Стоя возле шатра в окружении членов Большого Совета, Патарий с не меньшим интересом разглядывал вытекающее из леса войско противника. Над клоками тумана на высоких пиках колыхались флаги и вымпелы всех цветов и оттенков, среди которых выделялся синий квадрат с золотым осьминогом, сжавшим в щупальцах корабль.
– Смешно! – Патарий оглянулся на толпу мужчин за своей спиной. – Смешно видеть морскую гадину посреди леса! Доползла, тварь! Ну, ничего, сегодня я ей щупальца пообрываю! И с огромным наслаждением воткну свой меч в её зловонную пасть!
Турс Либург внимательно вглядывался в ряды войска Юнария, постепенно проступавшие в рассеивающемся тумане. И на его спокойном до этой минуты лице всё более заметным становилось волнение.
– Повелитель! Вы обратили внимание на одну странность?
– Какую ещё… странность? – После состоявшегося два дня назад совещания любое высказывание доланита вызывало у Патария только плохо скрываемое раздражение.
– Я вижу у Юнария намного меньше воинов, чем мне докладывала наша разведка!
Патарий резко обернулся к говорившему и смерил его презрительным взглядом:
– И что же здесь странного, Либург? Едва эти недоноски поняли, что боем буду командовать я, а не мой храбрейший доланит, они сразу же разбежались в разные стороны!
В толпе послышались подобострастные смешки. Патарий, весьма довольный собой, снова повернулся лицом к противнику, полностью проигнорировав сказанное Либургом вполголоса:
– Надеюсь, что это так… мой господин.
Поднявшееся из-за горизонта солнце развеяло наконец туман, и в войске Юнария протяжно запела труба. Забили барабаны, ряды наступающих колыхнулись и медленно двинулись по полю, подбадриваемые криками своих командиров.

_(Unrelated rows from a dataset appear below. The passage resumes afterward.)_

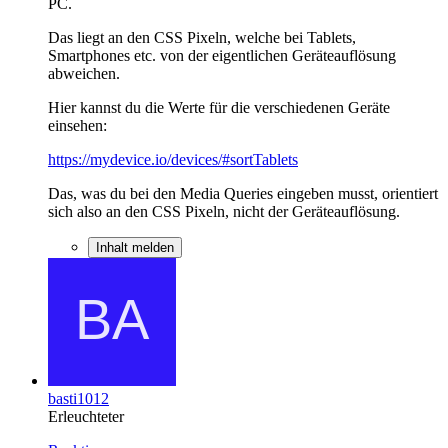
PC.
Das liegt an den CSS Pixeln, welche bei Tablets,
Smartphones etc. von der eigentlichen Geräteauflösung
abweichen.
Hier kannst du die Werte für die verschiedenen Geräte
einsehen:
https://mydevice.io/devices/#sortTablets
Das, was du bei den Media Queries eingeben musst, orientiert
sich also an den CSS Pixeln, nicht der Geräteauflösung.
Inhalt melden
basti1012
Erleuchteter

На другой стороне поля тоже заиграли трубы и послышались крики, и стройная шеренга лучников приготовила своё оружие к бою. Стоящие за их спинами норланы в коротких пластинчатых доспехах и круглых шлемах обнажили мечи, готовясь броситься на приближающегося противника.
Когда до нумерийцев оставалось не более четверти мили, из рядов наступавших вылетели первые короткие стрелы, выпущенные из арбалетов. Но расстояние было ещё слишком велико, чтобы они могли достичь своих целей. В ответ нумерийцы дали залп из тяжёлых луков, и их стрелы оказались куда точнее – в рядах наступающих со стоном упало несколько человек. Барабаны забили быстрее, и солонийцы, оставляя на поле раненых и убитых, почти побежали, быстро сокращая расстояние.

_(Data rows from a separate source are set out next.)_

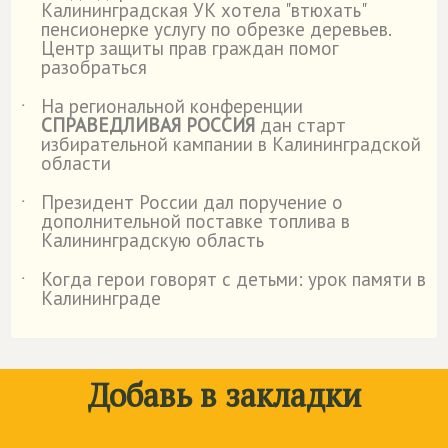
Калининградская УК хотела "втюхать"
пенсионерке услугу по обрезке деревьев.
Центр защиты прав граждан помог
разобраться
На региональной конференции
˙
СПРАВЕДЛИВАЯ РОССИЯ
дан старт
избирательной кампании в Калининградской
области
Президент России дал поручение о
˙
дополнительной поставке топлива в
Калининградскую область
Когда герои говорят с детьми: урок памяти в
˙
Калининграде
Добавь в закладки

Теперь их арбалеты били без устали, выбивая одного за другим лучников из рядов обороняющихся. Еще пара-тройка минут, и две шеренги с дикими криками схлестнулись. Скрежет железа, сверкание мечей и вопли сражающихся заполнили собой всю долину.

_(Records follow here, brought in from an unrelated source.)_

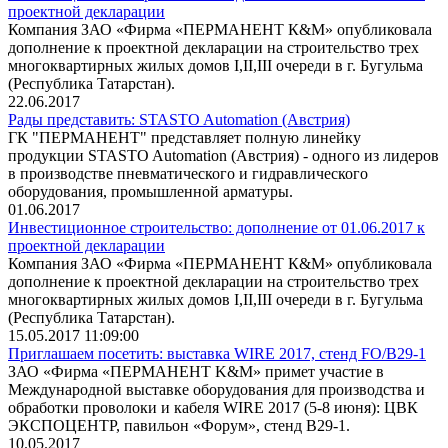
проектной декларации
Компания ЗАО «Фирма «ПЕРМАНЕНТ К&М» опубликовала
дополнение к проектной декларации на строительство трех
многоквартирных жилых домов I,II,III очереди в г. Бугульма
(Республика Татарстан).
22.06.2017
Рады представить: STASTO Automation (Австрия)
ГК "ПЕРМАНЕНТ" представляет полную линейку
продукции STASTO Automation (Австрия) - одного из лидеров
в производстве пневматического и гидравлического
оборудования, промышленной арматуры.
01.06.2017
Инвестиционное строительство: дополнение от 01.06.2017 к
проектной декларации
Компания ЗАО «Фирма «ПЕРМАНЕНТ К&М» опубликовала
дополнение к проектной декларации на строительство трех
многоквартирных жилых домов I,II,III очереди в г. Бугульма
(Республика Татарстан).
15.05.2017 11:09:00
Приглашаем посетить: выставка WIRE 2017, стенд FO/B29-1
ЗАО «Фирма «ПЕРМАНЕНТ K&M» примет участие в
Международной выставке оборудования для производства и
обработки проволоки и кабеля WIRE 2017 (5-8 июня): ЦВК
ЭКСПОЦЕНТР, павильон «Форум», стенд B29-1.
10.05.2017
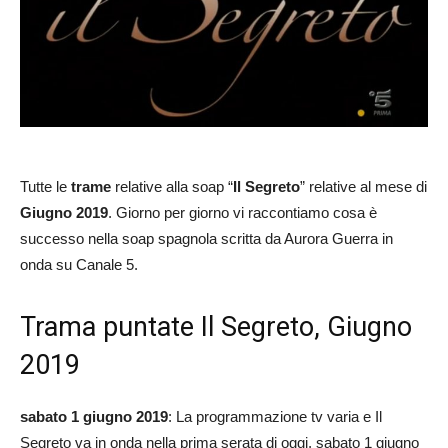
Tutte le
trame
relative alla soap “
Il Segreto
” relative al mese di
Giugno 2019
. Giorno per giorno vi raccontiamo cosa è
successo nella soap spagnola scritta da Aurora Guerra in
onda su Canale 5.
Trama puntate Il Segreto, Giugno
2019
sabato 1 giugno 2019
: La programmazione tv varia e Il
Segreto va in onda nella prima serata di oggi, sabato 1 giugno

Под бешеным напором ряды обороняющихся чуть заметно дрогнули, но тут произошло непредсказуемое – в шеренгах солонийцев вдруг запела труба, и войско, не переставая сражаться, начало отступать. Сначала медленно и как бы неохотно, затем всё быстрее, а потом часть воинов сорвалась и откровенно побежала, не обращая внимания на грозные окрики командиров. За ними кинулись нумерийские лучники и лёгкая пехота, разгорячённые боем, а от дальнего холма вдогонку отступающим со свистом и гиканьем рванули четыре сотни мерланов.
Патарий повернул к доланиту сияющее лицо с горящими глазами и заорал:
– Ну, что я говорил! Они бегут! Трусливые вонючие ублюдки! Мои конники сейчас добьют этих тварей! Смотрите, все смотрите на торжество Нумерии!
Солонийцы и правда бежали. Они дружно неслись к лесу, из которого только сегодня на рассвете вышли на поле боя. Трубач ещё пару раз протрубил отступление, но тех, кому требовалось напомнить приказ, среди солдат Юнария не оказалось.
Турс Либург, не разделявший всеобщего ликования, угрюмо молчал и пристально вглядывался в темнеющую кромку леса. Его не оставляло тяжёлое предчувствие, что Юнарий именно там решил устроить засаду, и он обшаривал взглядом каждое дерево на опушке. Внезапно в зелёной массе что-то сверкнуло.
– Повелитель! Прикажите им немедленно остановиться! Немедленно! Там засада!